Bug 1512307

Summary: [downstream clone - 3.6.12] [RFE] option to collect logs from one host per cluster
Product: Red Hat Enterprise Virtualization Manager Reporter: rhev-integ
Component: ovirt-log-collectorAssignee: Ala Hino <ahino>
Status: CLOSED ERRATA QA Contact: Jiri Belka <jbelka>
Severity: urgent Docs Contact:
Priority: high    
Version: 2.1.0CC: ahino, bugs, danken, dnecpal, dougsland, eheftman, gveitmic, mkalinin, trichard, ylavi
Target Milestone: ovirt-3.6.z-asyncKeywords: FutureFeature, ZStream
Target Release: ---   
Hardware: Unspecified   
OS: Unspecified   
Whiteboard:
Fixed In Version: rhevm-log-collector-3.6.2-3.el6ev Doc Type: Enhancement
Doc Text:
Previously, data was collected from all hosts in a cluster, which created an output file that was too large to handle. In this release, the hypervisor-per-cluster option enables you to collect data from a single host (the Storage Pool Manager, if available) per cluster.
Story Points: ---
Clone Of: 1490447 Environment:
Last Closed: 2018-03-01 16:35:00 UTC Type: ---
Regression: --- Mount Type: ---
Documentation: --- CRM:
Verified Versions: Category: ---
oVirt Team: Integration RHEL 7.3 requirements from Atomic Host:
Cloudforms Team: --- Target Upstream Version:
Embargoed:
Bug Depends On: 1490447    
Bug Blocks:    

Description rhev-integ 2017-11-12 15:09:32 UTC
+++ This bug is a downstream clone. The original bug is: +++
+++   bug 1490447 +++
======================================================================

Description of problem:
ovirt-log-collector collects logs from all hosts, which makes its output too big to handle. Specifying a list of hypervisors by name is tedious and error-prone. People tend to be using --no-hypervisor and miss the purpose.

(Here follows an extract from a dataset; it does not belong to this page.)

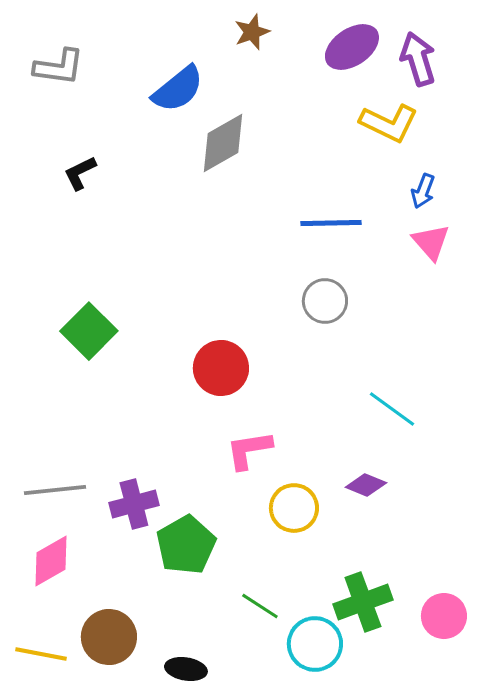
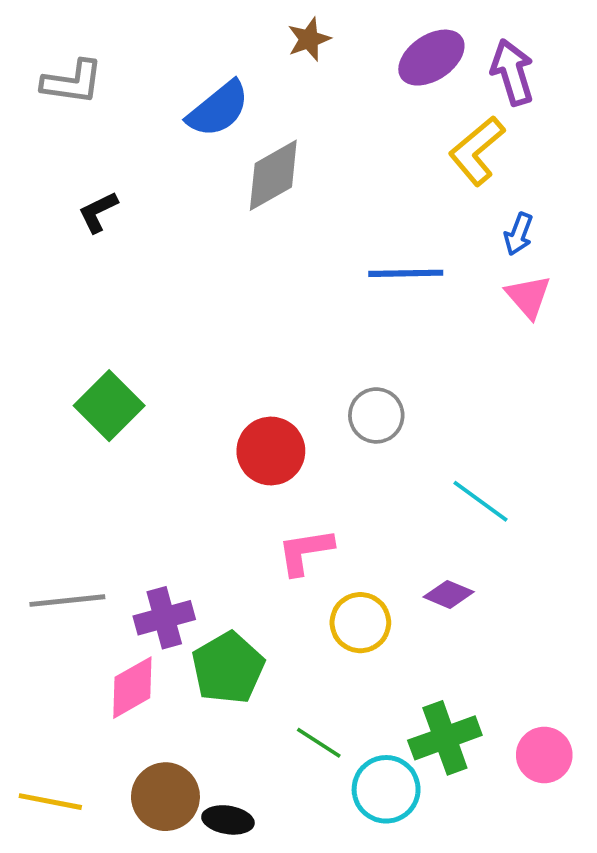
yellow L-shape: (389, 123) -> (477, 151), turned 114
gray circle: (325, 301) -> (376, 415), moved
pink diamond: (51, 561) -> (132, 688), moved
brown circle: (109, 637) -> (165, 797), moved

This RFE is about adding a midway --one-hypervisor-per-cluster. When supplied to the script, the script would choose one host per cluster, and collect its logs. The current SPM and the current host of a self-hosted-engine should be included as well.

(Originally by danken)

Comment 1 rhev-integ 2017-11-12 15:09:39 UTC
We would like to backport this to 3.6-els, to ease log collection prior to upgrade.

(Originally by danken)

Comment 4 rhev-integ 2017-11-12 15:09:47 UTC
My 2 cents:
1. If this will be turned off by default, customers won't be using it / will keep using --no-hypervisor
2. "--one-hypervisor-per-cluster" name is too long, I would prefer something shorter and more user-friendly such as 
3. Easy way to fix 1. would be to ask question on --no-hypervisor to include at least 1 or if user is sure that hypervisors should be omitted

QS:
What host do we choose? SPM? With PM? First host? Random host? Does it matter for DEV on debugging side?

(Originally by Lukas Svaty)

Comment 7 Dan Kenigsberg 2017-12-11 13:15:12 UTC
I moved this to async because

  ovirt-log-collector --hypervisor-per-cluster

eases creation of meaningful log analysis and helps upgrades from 3.6.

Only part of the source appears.